(Saved entries)
= Beginning of Section =

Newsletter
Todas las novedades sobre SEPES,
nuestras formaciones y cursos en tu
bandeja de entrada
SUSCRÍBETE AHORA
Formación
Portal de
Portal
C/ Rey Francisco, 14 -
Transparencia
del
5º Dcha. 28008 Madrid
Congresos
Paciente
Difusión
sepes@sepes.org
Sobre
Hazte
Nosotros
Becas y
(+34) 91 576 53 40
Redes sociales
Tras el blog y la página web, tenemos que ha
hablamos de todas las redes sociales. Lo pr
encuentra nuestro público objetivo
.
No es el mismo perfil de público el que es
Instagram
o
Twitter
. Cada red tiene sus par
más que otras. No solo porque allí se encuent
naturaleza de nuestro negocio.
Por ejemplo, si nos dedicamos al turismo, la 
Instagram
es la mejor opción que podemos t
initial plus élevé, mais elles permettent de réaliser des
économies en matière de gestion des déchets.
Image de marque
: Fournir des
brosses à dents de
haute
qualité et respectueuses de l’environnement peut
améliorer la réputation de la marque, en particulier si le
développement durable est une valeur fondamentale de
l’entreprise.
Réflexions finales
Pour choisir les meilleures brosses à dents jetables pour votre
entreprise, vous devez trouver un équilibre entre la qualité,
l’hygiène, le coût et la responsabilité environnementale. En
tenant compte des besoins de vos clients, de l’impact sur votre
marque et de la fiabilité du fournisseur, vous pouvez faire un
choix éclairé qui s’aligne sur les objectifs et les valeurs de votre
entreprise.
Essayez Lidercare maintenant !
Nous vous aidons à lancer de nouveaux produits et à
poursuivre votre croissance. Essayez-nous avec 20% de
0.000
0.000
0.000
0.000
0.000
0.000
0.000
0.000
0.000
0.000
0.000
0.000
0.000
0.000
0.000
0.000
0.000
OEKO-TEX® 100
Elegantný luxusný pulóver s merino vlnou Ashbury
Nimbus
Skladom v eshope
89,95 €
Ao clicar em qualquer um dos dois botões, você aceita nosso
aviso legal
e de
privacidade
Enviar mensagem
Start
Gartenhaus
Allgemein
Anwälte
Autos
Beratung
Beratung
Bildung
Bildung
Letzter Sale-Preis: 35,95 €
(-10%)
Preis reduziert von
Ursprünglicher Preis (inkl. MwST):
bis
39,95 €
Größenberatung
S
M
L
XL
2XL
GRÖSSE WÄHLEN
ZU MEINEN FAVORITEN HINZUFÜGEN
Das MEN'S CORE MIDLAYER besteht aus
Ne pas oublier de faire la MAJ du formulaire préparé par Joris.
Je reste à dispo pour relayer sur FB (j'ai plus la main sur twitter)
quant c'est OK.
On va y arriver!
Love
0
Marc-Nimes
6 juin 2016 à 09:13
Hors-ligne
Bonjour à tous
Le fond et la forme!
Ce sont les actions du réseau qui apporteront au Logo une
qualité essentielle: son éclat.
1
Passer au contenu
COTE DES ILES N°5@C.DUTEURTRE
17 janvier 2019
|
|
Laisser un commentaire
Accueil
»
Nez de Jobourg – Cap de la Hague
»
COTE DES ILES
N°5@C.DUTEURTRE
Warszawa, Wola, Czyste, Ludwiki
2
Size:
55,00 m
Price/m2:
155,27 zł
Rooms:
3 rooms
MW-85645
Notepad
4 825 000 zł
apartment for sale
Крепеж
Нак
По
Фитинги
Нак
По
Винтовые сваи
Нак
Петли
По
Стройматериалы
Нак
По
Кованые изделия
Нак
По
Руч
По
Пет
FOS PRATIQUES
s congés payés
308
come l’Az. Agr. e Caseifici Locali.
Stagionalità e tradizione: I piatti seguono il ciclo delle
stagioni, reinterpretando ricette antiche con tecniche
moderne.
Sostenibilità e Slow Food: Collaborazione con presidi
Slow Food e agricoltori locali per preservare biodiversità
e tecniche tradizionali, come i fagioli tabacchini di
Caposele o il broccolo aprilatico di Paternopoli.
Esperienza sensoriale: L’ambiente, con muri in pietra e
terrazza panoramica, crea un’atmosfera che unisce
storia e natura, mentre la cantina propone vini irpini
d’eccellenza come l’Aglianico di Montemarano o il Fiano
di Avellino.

= End of Section =

What you have to do: Among the lines above, find the ones containing "COTE" and copy them.

Solution for this exercise:
COTE DES ILES N°5@C.DUTEURTRE
COTE DES ILES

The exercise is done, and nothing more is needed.